José Luís Martín Palacín |
La democracia representativa concitó grandes esperanzas y concretó importantes logros del Estado Social de Derecho que proclama su Constitución. Desde los Pactos de la Moncloa, el Estatuto de los Trabajadores, el Pacto de Toledo, la universalización de la Sanidad y la Enseñanza públicas, la ley de Dependencia… O el afianzamiento de los Derechos Civiles con las leyes de divorcio, de matrimonio homosexual, la despenalización del aborto, la abolición de la pena de muerte y de la cadena perpetua. Pero treinta y cinco años pasan página de generación: los ciudadanos de menos de 50 años no intervinieron en el proceso de fundación de esa democracia: significa que un 56% de la población actual con edad de votar no participó en el referéndum de la Constitución, y conforma un segmento para el que la vida en democracia no constituye un punto de comparación con algo peor, sino con aspiraciones mayores.
En tiempos de bonanza, la ideología del bienestar hacía que cada ciudadano se sintiera perteneciente a una clase media alta, deslumbrada por el icono del chalet, unos metros de césped y piscina, y un coche flamante, aunque estuvieran inscritos en la lista de activos tóxicos. Pero la crisis hizo bajar la marea y dejó al descubierto el desastre de esa ideología de neón que ocultaba los desmanes de la corrupción, la inconfesable razón de Estado, la apropiación de lo público a favor de intereses particulares, y hasta la insuficiencia, la inconveniencia e incluso el carácter nocivo de leyes que se han aprobado o se han dejado pervivir durante la etapa democrática. Véase, por ejemplo, la ley hipotecaria.
Hoy, nuestros tribunos despiertan del sueño del poder atrincherados en las instituciones democráticas: la sede de la soberanía popular fuertemente “protegida” por legiones policiales, o el escándalo porque los representados quieran acceder directamente a sus representantes, son un trágico símbolo de nuestro fracaso. Igual que los próceres romanos refugiaban sus temores tras las murallas metropolitanas mientras esperaban la llegada de los bárbaros, nuestros mandatarios se parapetan tras las urnas. Su actitud se sitúa a mitad de camino entre el miedo y la insolencia: enfrascados en el ejercicio de su poder, no acaban de comprender que están perdiendo el respeto, e incluso ganando el desprecio de los ciudadanos. De manera suicida siguen ahondando –denodada, voluntaria o involuntariamente- el abismo de separación con la sociedad.

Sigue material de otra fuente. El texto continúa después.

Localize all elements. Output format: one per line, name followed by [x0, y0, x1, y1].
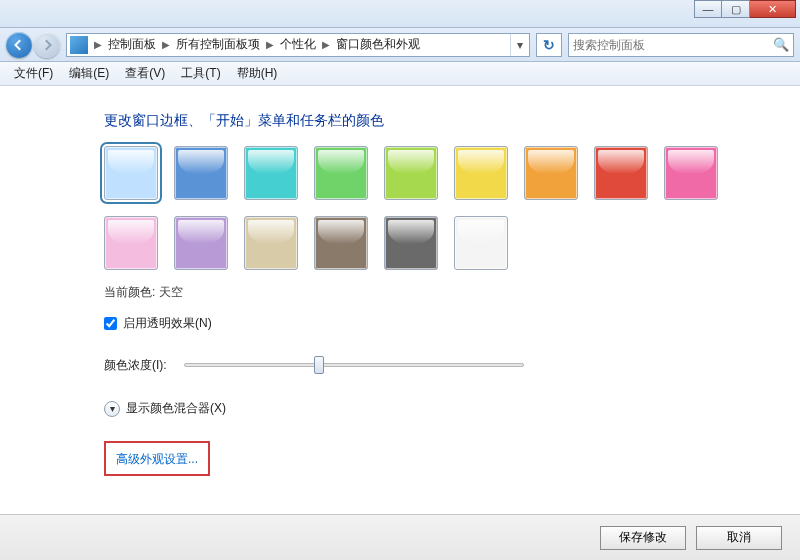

En los sesenta, Marcuse mantenía que las metrópolis tenían que ser salvadas por las colonias: los bárbaros del tercer mundo que habían de establecer unas nuevas relaciones sociales, políticas e internacionales. Su profecía quedó quebrada por la imposición, a sangre y fuego, de las estrictas normas del capitalismo salvaje defendido por gente como Thatcher, Reagan, o el propio Pinochet. Ahora ese tercer mundo reside en las metrópolis. Los bárbaros dentro de las murallas, manifestando por las calles su defensa de nuestro Estado Social de Derecho, que la mayoría de los tribunos quieren sacar a subasta. Tribunos y mandatarios saben que la posición que pretenden mantener tiene los días contados, y que la situación límite a la que han llevado a nuestra sociedad hace inevitable la llegada de los bárbaros, en cuyas reivindicaciones hay muchas claves para hallar la soluciones que necesitamos.

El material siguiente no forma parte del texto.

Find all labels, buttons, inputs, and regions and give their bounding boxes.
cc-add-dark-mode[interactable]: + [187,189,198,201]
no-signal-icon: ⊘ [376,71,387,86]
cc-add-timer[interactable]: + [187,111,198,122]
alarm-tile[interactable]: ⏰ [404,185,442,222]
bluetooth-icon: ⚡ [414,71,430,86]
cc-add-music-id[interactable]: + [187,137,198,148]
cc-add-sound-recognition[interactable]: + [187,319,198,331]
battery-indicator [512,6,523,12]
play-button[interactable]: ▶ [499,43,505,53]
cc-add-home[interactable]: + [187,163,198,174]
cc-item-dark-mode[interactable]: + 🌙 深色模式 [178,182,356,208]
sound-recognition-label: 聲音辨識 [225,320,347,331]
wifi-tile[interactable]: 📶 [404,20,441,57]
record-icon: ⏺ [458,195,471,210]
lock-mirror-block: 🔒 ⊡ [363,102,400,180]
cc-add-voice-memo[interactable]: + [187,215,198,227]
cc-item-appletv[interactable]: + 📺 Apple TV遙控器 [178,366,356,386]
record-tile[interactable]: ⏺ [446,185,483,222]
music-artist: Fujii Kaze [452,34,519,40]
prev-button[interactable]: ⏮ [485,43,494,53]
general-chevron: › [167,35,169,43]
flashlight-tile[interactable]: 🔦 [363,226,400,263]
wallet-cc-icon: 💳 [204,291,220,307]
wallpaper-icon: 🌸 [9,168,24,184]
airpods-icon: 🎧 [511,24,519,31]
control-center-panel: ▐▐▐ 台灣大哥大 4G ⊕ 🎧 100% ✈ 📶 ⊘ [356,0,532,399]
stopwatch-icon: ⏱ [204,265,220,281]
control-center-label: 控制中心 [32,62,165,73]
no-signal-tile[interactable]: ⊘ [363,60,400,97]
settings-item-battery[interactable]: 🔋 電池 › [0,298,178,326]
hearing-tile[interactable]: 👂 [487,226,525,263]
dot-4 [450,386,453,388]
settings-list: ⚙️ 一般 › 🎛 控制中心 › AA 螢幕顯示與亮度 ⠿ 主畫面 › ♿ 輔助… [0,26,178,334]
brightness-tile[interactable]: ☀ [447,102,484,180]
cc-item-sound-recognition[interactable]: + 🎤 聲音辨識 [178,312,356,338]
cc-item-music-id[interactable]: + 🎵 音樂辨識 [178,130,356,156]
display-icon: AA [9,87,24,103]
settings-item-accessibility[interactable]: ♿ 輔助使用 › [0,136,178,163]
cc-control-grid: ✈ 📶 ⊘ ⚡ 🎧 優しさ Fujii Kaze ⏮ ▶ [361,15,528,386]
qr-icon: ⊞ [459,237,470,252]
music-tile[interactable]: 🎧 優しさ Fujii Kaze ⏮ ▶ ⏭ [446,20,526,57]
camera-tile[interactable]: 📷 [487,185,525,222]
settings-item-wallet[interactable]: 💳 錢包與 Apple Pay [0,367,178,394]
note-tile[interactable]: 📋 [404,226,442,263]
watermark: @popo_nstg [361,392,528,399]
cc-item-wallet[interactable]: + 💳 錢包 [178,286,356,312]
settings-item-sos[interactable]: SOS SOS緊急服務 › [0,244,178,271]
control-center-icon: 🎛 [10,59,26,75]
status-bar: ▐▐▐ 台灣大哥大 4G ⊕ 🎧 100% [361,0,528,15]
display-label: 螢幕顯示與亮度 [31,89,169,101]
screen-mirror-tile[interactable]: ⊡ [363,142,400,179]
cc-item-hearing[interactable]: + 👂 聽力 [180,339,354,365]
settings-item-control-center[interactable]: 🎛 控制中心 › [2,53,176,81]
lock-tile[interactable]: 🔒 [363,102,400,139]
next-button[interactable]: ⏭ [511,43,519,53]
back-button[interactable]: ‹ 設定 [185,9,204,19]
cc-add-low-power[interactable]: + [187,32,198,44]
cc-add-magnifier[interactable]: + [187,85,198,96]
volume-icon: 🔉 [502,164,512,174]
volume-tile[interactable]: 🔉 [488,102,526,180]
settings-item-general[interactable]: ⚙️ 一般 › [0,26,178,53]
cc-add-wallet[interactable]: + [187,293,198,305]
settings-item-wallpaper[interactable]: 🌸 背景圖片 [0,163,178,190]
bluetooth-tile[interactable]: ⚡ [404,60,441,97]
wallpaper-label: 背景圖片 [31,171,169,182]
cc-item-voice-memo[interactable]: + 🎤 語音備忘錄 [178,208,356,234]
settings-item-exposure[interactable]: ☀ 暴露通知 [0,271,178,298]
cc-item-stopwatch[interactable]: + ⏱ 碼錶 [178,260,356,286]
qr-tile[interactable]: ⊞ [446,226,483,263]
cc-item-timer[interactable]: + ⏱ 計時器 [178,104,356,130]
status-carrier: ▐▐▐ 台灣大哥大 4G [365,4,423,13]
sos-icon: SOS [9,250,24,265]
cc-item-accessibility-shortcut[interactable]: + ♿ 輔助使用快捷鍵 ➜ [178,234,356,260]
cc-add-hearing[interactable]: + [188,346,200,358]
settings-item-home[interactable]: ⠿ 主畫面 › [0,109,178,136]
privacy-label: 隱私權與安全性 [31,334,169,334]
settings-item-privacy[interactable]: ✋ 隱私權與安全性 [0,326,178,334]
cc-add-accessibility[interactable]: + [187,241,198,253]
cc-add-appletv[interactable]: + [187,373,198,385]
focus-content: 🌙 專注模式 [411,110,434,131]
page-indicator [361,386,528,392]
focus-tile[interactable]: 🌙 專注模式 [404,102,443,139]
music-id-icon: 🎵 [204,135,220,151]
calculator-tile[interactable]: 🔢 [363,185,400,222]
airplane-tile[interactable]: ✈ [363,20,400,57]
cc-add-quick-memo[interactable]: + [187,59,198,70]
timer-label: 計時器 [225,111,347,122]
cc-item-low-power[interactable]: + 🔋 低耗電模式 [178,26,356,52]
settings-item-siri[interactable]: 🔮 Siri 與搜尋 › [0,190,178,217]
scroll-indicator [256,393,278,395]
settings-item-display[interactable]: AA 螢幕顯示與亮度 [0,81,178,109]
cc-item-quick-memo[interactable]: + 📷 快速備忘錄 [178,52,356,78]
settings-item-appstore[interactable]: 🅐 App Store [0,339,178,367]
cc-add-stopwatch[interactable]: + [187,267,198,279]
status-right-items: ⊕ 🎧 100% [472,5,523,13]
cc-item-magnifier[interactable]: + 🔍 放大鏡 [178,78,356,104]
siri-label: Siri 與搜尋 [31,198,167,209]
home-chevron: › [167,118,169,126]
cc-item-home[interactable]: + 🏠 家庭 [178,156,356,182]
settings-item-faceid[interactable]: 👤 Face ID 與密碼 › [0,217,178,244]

Pero el abismo es tal, la desconfianza de los propios bárbaros sobre el sistema del imperio está tan arraigada, que corremos el peligro de situarnos en el vacío, justo en medio de una crisis que nos exige alternativas. Para no caer en el antimodelo italiano -los bárbaros de Grillo representando poco más que el descontento de sus electores, pero sin sumarse a construir alternativas de gobierno-, se hace imprescindible salir al encuentro de esa ciudadanía pujante y activa. Y negociar nuevas bases para fundamentar el Estado Social de Derecho sobre unos principios claros de mayor representatividad y participación, con una limpieza a fondo de los corruptos y fantoches que ensucian la escena pública, y con unas alternativas sociales y económicas que desmarquen la acción política del servilismo respecto a los poderes financieros, religiosos e involucionistas. Con una transparencia no fingida, que acabe con las burocracias en el funcionamiento de instituciones, partidos y sindicatos y que permita un control efectivo de los ciudadanos.
Por fortuna nuestros bárbaros, incluso con su paciencia rebasada, tienen talante, alternativas y propuestas para construir el futuro. Para ello nuestros tribunos y mandatarios, y los dirigentes de nuestros partidos políticos, han de despojarse de prejuicios, perder el miedo y abandonar las trincheras. Romper ellos mismos sus sospechosos compromisos con los poderes del imperio, y dejar de alimentar sus temores mientras esperan a los bárbaros.